* [PROBLEM TO WORK ON]
Look below for the line with "Keď sme sa vrátili" and the line with "vitar a un pequeño grupo de representantes de"; repeat exactly those two lines and all lines between them, but no pictures.

* [DATA]

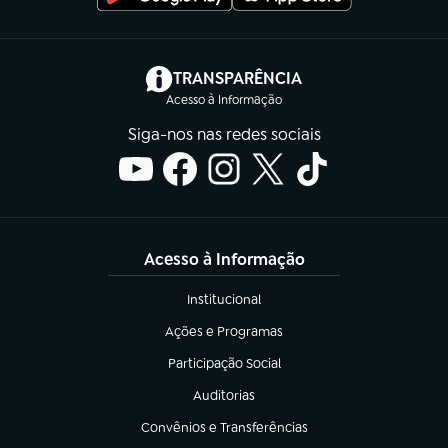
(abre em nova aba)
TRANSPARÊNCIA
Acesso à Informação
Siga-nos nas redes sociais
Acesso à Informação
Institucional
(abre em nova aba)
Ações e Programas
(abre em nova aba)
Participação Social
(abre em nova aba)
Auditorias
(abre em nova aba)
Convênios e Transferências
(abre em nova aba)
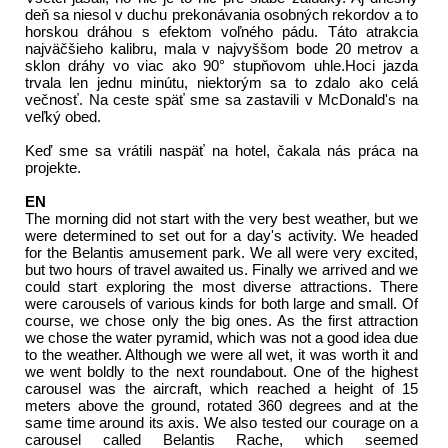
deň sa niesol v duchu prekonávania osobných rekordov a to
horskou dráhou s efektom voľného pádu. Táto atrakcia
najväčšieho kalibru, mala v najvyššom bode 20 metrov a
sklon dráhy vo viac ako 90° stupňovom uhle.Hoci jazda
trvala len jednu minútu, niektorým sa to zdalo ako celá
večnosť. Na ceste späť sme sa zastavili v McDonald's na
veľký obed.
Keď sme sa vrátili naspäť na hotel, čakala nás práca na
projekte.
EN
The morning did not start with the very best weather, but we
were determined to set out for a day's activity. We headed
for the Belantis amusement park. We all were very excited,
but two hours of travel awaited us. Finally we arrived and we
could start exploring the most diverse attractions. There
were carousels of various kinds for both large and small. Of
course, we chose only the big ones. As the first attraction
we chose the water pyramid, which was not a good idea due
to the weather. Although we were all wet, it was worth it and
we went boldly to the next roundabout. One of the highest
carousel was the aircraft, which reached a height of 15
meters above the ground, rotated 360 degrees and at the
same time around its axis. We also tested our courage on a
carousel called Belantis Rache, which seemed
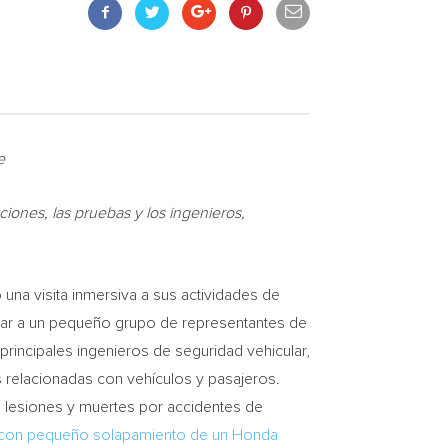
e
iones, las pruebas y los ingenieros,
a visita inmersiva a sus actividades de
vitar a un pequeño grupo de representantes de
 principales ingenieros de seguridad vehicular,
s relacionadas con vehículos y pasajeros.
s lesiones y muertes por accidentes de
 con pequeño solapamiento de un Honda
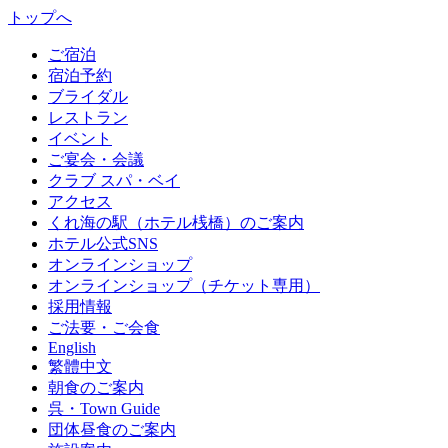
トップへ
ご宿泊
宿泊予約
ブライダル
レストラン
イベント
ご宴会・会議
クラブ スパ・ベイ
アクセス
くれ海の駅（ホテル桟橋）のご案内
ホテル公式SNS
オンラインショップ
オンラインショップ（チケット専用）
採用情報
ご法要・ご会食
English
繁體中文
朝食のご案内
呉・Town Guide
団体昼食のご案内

* * *

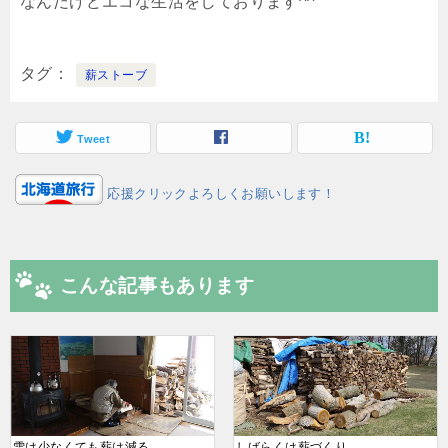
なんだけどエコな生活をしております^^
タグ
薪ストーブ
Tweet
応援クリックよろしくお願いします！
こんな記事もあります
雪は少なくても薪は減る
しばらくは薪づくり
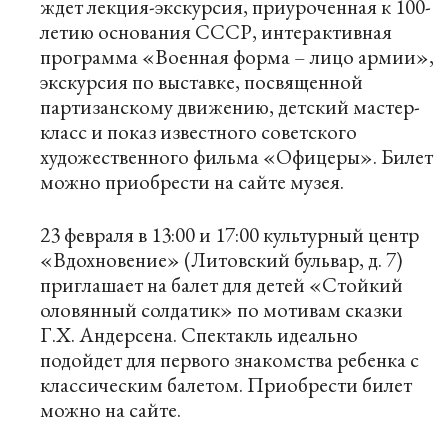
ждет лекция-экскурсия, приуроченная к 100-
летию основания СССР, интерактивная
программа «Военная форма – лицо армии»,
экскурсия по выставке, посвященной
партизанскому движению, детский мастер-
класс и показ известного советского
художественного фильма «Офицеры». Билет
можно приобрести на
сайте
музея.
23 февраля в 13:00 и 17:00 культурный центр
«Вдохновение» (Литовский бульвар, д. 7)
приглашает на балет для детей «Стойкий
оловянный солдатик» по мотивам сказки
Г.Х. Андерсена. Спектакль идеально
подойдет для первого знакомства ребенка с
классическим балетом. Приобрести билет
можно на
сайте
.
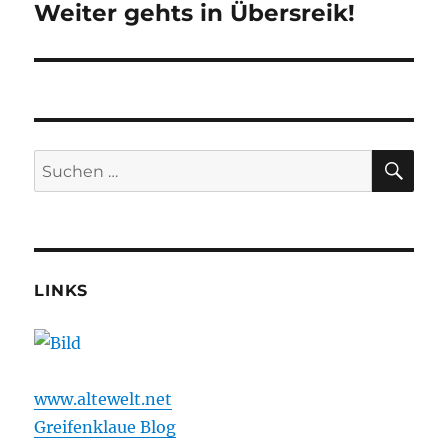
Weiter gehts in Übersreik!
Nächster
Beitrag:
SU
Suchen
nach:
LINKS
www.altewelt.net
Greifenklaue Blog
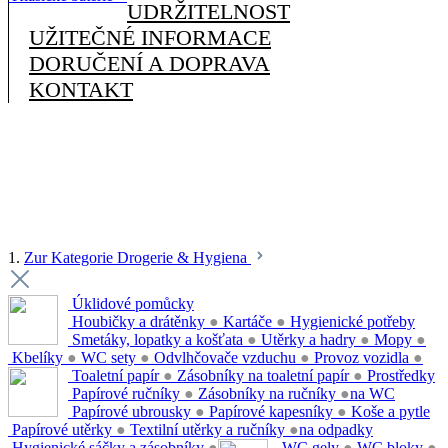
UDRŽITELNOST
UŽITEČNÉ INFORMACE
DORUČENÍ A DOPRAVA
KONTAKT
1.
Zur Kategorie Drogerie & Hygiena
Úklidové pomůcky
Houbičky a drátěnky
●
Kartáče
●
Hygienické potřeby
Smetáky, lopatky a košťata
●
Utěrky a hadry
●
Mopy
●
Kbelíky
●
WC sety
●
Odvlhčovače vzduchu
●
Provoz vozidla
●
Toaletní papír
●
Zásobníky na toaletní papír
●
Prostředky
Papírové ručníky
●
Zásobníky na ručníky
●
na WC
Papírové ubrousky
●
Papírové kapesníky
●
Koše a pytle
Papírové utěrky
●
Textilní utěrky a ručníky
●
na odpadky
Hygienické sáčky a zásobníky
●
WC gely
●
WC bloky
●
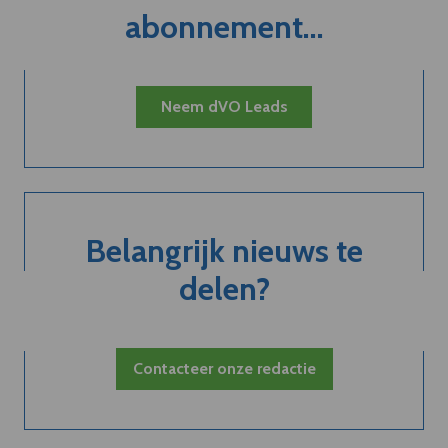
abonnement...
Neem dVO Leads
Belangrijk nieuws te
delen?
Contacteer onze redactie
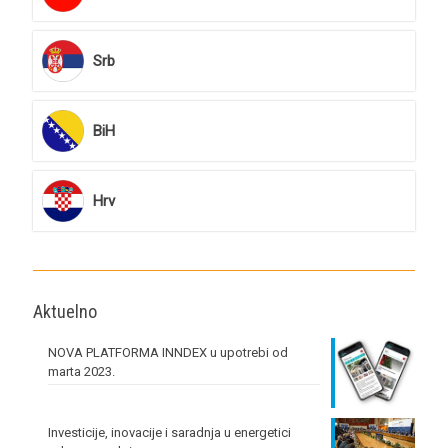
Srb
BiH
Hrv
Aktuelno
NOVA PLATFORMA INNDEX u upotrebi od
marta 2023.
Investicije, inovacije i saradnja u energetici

--

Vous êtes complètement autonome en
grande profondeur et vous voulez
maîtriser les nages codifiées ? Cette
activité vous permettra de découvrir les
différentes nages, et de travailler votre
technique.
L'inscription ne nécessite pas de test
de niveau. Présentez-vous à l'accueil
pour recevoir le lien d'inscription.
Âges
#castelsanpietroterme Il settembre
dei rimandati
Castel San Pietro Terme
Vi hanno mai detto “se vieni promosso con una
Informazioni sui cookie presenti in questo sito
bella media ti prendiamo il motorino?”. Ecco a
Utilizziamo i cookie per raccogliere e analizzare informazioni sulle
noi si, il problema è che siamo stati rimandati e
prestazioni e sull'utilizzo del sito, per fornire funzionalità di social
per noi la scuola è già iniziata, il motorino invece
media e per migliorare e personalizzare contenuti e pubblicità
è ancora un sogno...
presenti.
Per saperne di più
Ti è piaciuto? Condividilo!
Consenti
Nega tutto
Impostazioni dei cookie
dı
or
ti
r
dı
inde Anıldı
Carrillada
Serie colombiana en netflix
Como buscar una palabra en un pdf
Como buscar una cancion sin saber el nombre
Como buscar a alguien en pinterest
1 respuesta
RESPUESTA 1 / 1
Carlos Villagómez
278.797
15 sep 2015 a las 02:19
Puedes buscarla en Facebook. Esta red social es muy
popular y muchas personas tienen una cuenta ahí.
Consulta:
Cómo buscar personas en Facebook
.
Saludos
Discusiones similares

* [ANSWER BELOW]
Keď sme sa vrátili naspäť na hotel, čakala nás práca na
projekte.
EN
The morning did not start with the very best weather, but we
were determined to set out for a day's activity. We headed
for the Belantis amusement park. We all were very excited,
but two hours of travel awaited us. Finally we arrived and we
could start exploring the most diverse attractions. There
were carousels of various kinds for both large and small. Of
course, we chose only the big ones. As the first attraction
we chose the water pyramid, which was not a good idea due
to the weather. Although we were all wet, it was worth it and
we went boldly to the next roundabout. One of the highest
carousel was the aircraft, which reached a height of 15
meters above the ground, rotated 360 degrees and at the
same time around its axis. We also tested our courage on a
carousel called Belantis Rache, which seemed
e
iones, las pruebas y los ingenieros,
a visita inmersiva a sus actividades de
vitar a un pequeño grupo de representantes de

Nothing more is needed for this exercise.